Yesterday, Google Mobile Platform Program Manager Eric Chu posted a video in the Android Developer's official blog which showed that the Market has been redesigned, and most of the design shortcomings appear to be fixed.
The new features include an easier-to-read black, white, and "Android Green" color scheme, the ability for developers to post app screenshots in the description of their products, and a redesigned classification system which lets the user browse apps in a method more like the iTunes App Store.

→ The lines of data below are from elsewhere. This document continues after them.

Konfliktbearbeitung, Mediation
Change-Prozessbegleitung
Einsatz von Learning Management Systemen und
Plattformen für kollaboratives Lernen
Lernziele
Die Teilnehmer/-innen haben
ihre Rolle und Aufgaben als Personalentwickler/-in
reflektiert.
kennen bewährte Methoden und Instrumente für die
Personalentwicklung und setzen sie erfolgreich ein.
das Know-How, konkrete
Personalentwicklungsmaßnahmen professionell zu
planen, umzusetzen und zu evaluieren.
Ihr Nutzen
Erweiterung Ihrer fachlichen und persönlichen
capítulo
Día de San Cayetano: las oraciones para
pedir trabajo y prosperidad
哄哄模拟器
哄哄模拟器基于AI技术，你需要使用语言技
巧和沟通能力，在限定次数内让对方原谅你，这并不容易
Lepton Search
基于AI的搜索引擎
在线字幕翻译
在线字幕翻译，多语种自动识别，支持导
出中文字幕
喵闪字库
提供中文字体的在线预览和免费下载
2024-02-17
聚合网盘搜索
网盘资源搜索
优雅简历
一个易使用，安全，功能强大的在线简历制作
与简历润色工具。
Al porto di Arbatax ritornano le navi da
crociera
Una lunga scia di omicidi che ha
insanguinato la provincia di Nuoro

Currently, when a user clicks on the Android Market, he is taken to a list where he must choose to start browsing Applications, Games, Search, or "My Downloads." The only apps present are the featured ones that cross the top of the screen in a scrollable marquee. In the new Market, the first page keeps the marquee, but has replaced the list of browsing options with the day's featured apps. The filters for Applications, Games, and My downloads has moved to the top of the screen. It's a much more app-centric use of screen real estate. The apps or games can then be filtered by the top paid and top free in their category; currently, it can only be sorted by the most popular of all time and the most recently added. For repeat users of the Android Market (read: every user) the most popular tag is wholly useless because the same apps have been listed there since the Market opened.
With a more appealing design, more ways to show off apps to users, and improved filtering, the new Market gives developers better tools to sell their wares.

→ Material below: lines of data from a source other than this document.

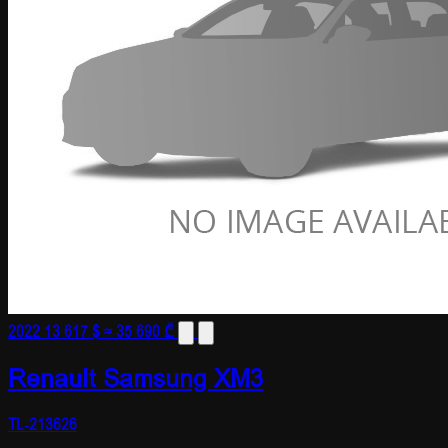
2022
13 617 $
≈ 35 690 ₾
Renault Samsung XM3
TL-213626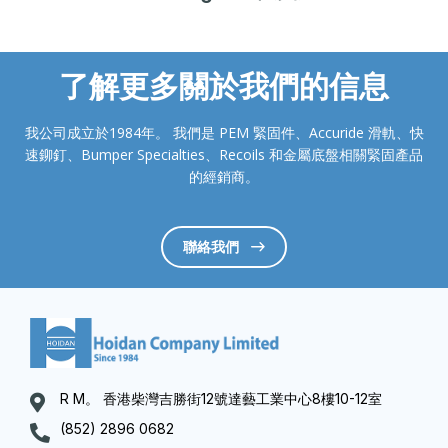
了解更多關於我們的信息
我公司成立於1984年。 我們是 PEM 緊固件、Accuride 滑軌、快
速鉚釘、Bumper Specialties、Recoils 和金屬底盤相關緊固產品
的經銷商。
聯絡我們
R M。 香港柴灣吉勝街12號達藝工業中心8樓10-12室
(852) 2896 0682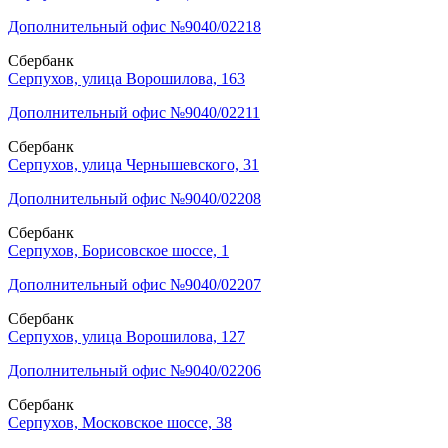
Дополнительный офис №9040/02218
Сбербанк
Серпухов, улица Ворошилова, 163
Дополнительный офис №9040/02211
Сбербанк
Серпухов, улица Чернышевского, 31
Дополнительный офис №9040/02208
Сбербанк
Серпухов, Борисовское шоссе, 1
Дополнительный офис №9040/02207
Сбербанк
Серпухов, улица Ворошилова, 127
Дополнительный офис №9040/02206
Сбербанк
Серпухов, Московское шоссе, 38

The new Android Market will be packaged with Android 1.6 (a.k.a., "Donut"), which currently has no clear date of availability. Though there have been rumors that Donut will not be supported on the currently available Android devices (G1, myTouch3G), curious users can still experience some of the features that will come with the update. The Cyanogen mod on rooted G1s, for example, is built on the Cupcake 1.5r3 build, but includes parts of the Donut tree that are currently available, such as the homescreen settings widget, the "app fuel gauge" and the power widget, and support for PPTP/L2TP VPNs and WPA Enterprise support.
As cyanogen himself said on Twitter yesterday, "Remember.. 1.6 is a minor upgrade. Some really good stuff, but this isn't going to steal your wife or wash your car. Eclair maybe :)"
For users it may be a minor upgrade, but with the improvements to the Market, this will be an absolutely major release for the Android ecosystem.